## ASSIGNMENT
The result should be an exact copy of only the lines from the one holding "Year (135, 217)" through the last line of the data below, please, without pictures.

(Records from a collection)
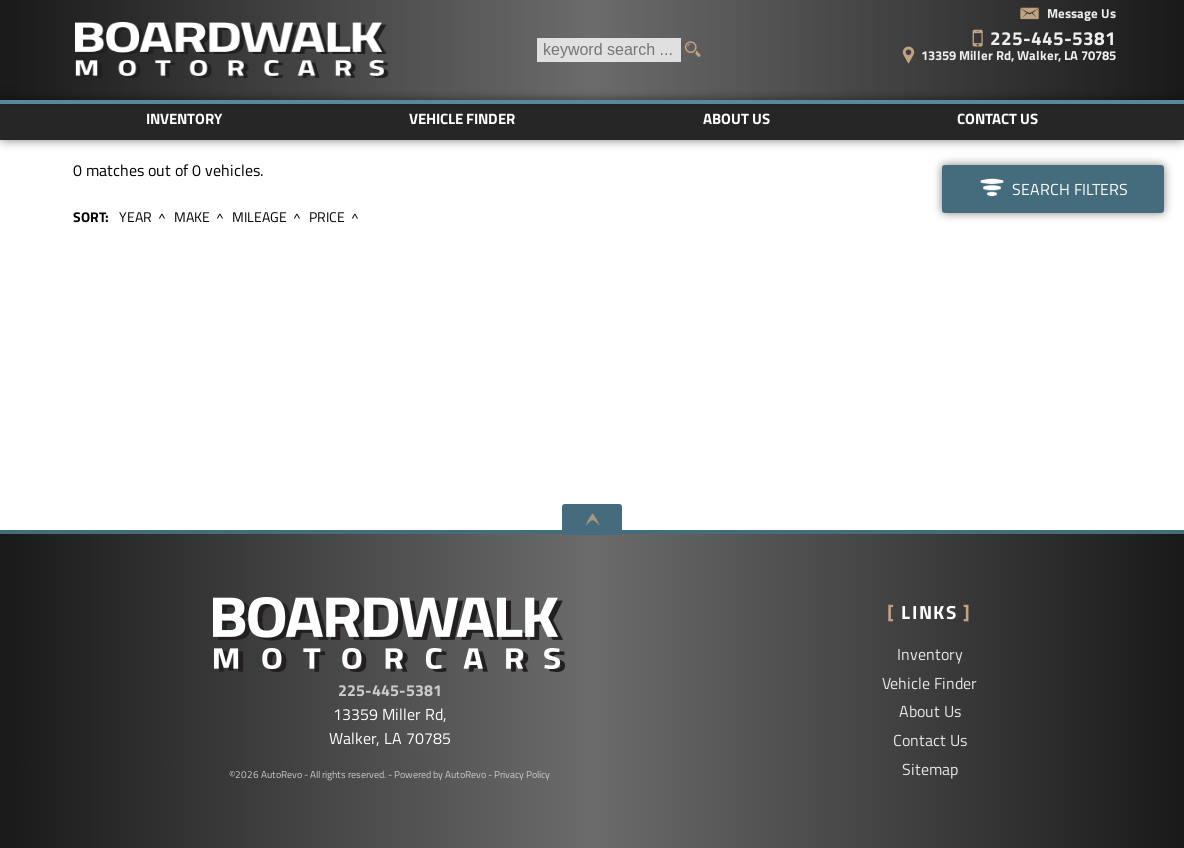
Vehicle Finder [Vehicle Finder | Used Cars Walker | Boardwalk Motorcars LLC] (462, 118)
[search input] (609, 50)
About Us (930, 711)
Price (327, 217)
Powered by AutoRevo (440, 774)
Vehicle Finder (929, 683)
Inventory (930, 654)
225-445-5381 (390, 690)
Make (192, 217)
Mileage (259, 217)
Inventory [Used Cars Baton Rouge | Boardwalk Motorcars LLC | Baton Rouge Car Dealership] (184, 118)
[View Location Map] (979, 48)
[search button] (699, 50)
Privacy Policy (522, 774)
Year (135, 217)
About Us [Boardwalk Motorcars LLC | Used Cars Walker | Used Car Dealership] (736, 118)
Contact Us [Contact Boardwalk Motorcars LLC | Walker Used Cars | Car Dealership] (997, 118)
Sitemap (930, 769)
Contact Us (930, 740)
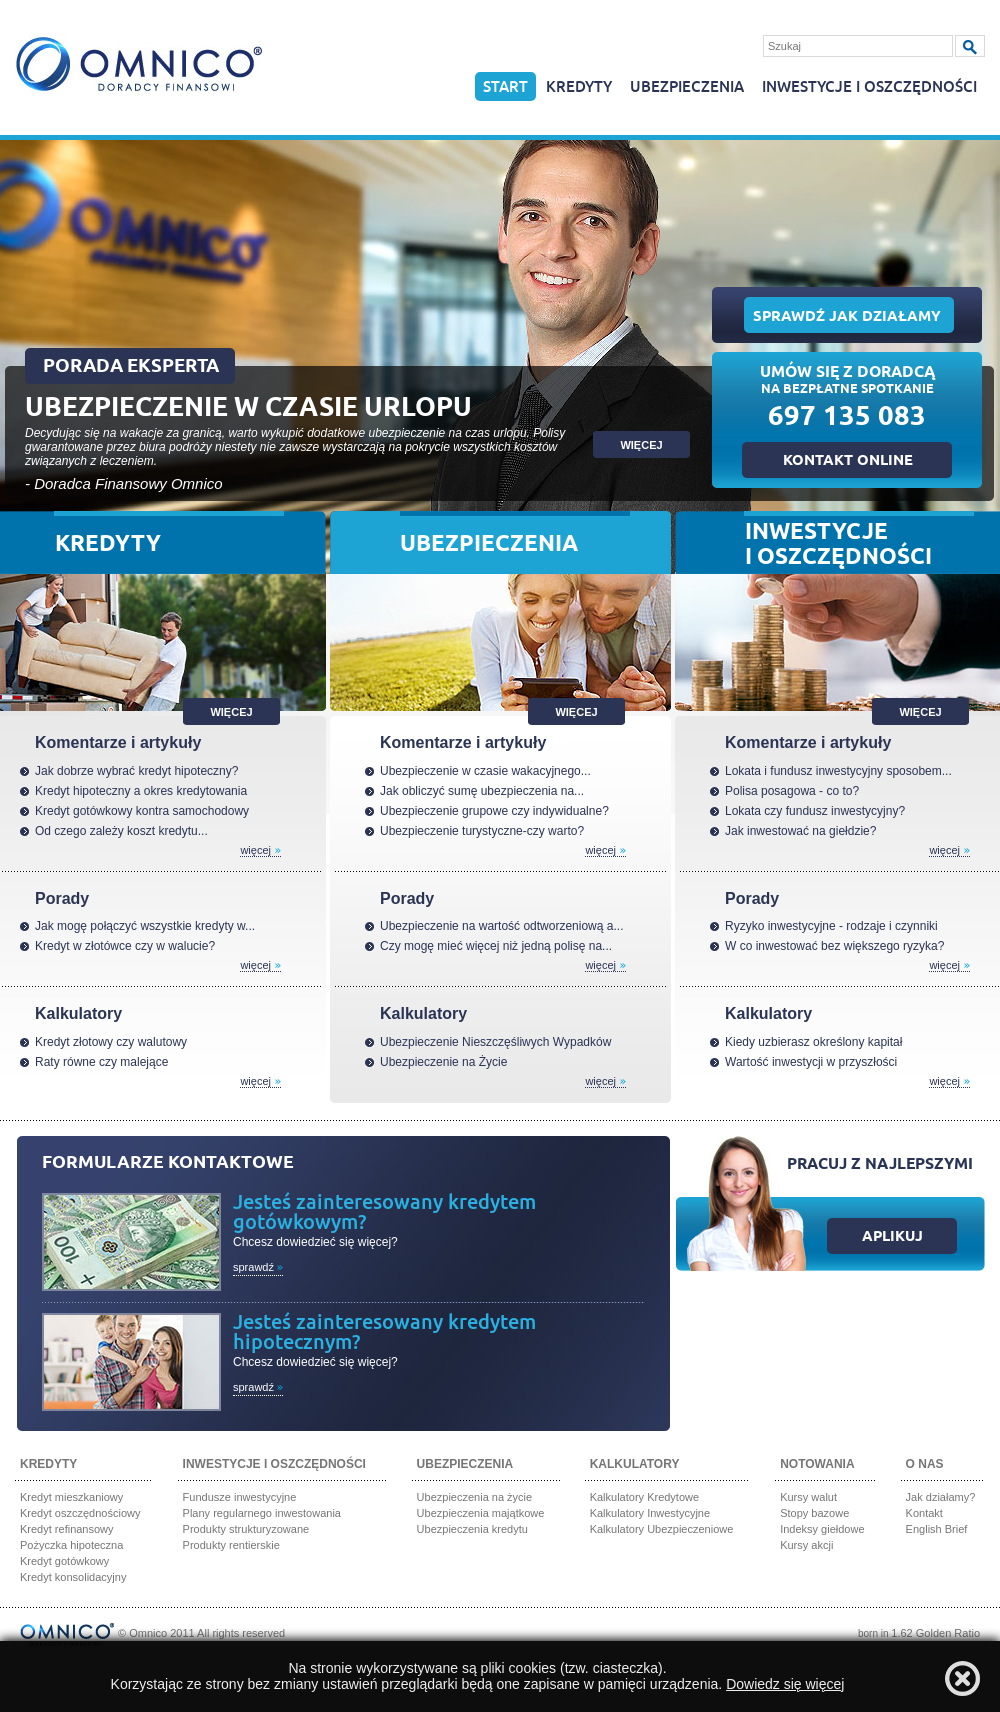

## YOUR RESPONSE
Year (135, 217)
About Us [Boardwalk Motorcars LLC | Used Cars Walker | Used Car Dealership] (736, 118)
Contact Us [Contact Boardwalk Motorcars LLC | Walker Used Cars | Car Dealership] (997, 118)
Sitemap (930, 769)
Contact Us (930, 740)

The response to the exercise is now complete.